Georgia Tech inventors have created a reconfigurable mixed signal distributed arithmetic system, which includes three parts. The first part involves an array of tunable voltage references operable for receiving a delayed digital input signal. The second part involves a combination device in electrical communication with the array of tunable floating-gate voltage references that selectively combines an output of the array of tunable voltage references into an analog output signal. Lastly, a feedback element in electrical communication with the combination device, wherein the array of tunable voltages and the delayed digital input signal combine to perform a distributed arithmetic function.
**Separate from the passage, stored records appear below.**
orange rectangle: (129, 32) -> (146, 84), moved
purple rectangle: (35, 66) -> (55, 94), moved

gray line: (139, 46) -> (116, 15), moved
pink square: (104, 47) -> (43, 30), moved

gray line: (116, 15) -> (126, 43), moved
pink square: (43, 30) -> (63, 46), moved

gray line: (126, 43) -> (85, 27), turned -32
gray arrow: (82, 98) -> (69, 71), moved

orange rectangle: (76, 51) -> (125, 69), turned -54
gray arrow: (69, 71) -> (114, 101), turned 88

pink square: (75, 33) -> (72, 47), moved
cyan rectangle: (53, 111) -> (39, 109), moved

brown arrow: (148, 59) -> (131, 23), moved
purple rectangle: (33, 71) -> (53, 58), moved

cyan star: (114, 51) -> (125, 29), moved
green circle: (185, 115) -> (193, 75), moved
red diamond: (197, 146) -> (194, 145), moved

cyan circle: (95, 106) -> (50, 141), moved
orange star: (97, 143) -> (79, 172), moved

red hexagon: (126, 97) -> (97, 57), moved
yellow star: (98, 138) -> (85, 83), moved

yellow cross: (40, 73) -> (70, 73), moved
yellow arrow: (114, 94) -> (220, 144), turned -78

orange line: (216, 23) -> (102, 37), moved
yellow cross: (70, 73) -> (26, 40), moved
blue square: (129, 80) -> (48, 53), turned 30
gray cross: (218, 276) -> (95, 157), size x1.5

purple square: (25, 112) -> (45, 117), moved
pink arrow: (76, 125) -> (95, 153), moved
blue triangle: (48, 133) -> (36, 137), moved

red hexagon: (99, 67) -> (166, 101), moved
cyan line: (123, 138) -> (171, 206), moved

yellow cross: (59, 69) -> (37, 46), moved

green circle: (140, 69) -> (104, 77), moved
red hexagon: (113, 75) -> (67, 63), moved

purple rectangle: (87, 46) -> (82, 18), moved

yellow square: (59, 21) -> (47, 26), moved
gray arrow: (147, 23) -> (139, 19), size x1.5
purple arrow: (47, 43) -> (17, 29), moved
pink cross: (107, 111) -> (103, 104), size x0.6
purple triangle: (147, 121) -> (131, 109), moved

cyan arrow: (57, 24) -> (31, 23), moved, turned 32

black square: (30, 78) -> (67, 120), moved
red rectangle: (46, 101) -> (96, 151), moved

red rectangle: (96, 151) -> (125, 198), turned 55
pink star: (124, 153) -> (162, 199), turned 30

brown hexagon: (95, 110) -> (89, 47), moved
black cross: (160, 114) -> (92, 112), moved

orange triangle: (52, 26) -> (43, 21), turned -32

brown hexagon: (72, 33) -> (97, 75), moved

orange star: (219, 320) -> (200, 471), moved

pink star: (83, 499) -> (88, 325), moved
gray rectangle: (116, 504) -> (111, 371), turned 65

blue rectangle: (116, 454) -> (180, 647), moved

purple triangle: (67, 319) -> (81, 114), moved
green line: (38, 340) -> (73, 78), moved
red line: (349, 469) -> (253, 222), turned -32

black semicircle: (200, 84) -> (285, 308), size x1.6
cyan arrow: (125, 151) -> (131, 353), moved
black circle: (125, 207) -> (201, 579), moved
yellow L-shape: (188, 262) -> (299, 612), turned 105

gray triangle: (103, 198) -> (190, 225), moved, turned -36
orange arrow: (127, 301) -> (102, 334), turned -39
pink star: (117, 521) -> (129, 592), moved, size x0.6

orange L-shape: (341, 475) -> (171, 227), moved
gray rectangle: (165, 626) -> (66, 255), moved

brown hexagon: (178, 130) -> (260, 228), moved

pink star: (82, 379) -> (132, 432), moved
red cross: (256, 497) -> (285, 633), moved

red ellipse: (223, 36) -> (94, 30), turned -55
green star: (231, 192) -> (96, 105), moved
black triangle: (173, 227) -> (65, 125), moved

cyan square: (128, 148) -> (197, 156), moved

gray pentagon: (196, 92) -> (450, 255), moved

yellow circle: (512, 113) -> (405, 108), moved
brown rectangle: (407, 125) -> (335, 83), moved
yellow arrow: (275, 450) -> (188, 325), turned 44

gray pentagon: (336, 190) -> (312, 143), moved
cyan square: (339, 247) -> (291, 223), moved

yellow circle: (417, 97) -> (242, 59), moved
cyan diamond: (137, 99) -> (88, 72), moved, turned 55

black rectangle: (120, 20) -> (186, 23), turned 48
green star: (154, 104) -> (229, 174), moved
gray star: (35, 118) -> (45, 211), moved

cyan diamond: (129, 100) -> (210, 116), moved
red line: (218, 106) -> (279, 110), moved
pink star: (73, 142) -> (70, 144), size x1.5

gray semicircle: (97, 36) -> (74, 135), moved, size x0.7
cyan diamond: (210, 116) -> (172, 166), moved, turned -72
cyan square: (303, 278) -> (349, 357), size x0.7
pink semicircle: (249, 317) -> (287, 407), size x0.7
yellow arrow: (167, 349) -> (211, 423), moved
This results in the reconfigurable mixed signal distributed arithmetic system responsively generates the analog output signal.
- Less power required
- Use less memory
- Less chip area
- High throughput
- Simple – requires less inputs
- Low-power hearing aids
- Low-power audio applications
- High-speed equalizers
- Channel equalization
- Filter reconstruction
- Noise cancellation, suppression, and shapers
- Radar and sonar applications
The battery life of portable electronics has become a major design concern as greater functionality is incorporated into portable electronic devices. The shrinking power budget of modern portable devices requires the use of low-power circuits for signal processing applications. These devices include, but are not limited to, flash memory and hard disk based audio players. The data, or media, in these devices is generally stored in a digital format, but the output is still synthesized as an analog signal. The signal processing functions employed in such devices have traditionally been performed using digital signal processing (DSP). DSP implementations typically make use of multiply-and-accumulate (MAC) units for the calculation of these operations, and as a result the computation time increases linearly as the length of the input vector grows.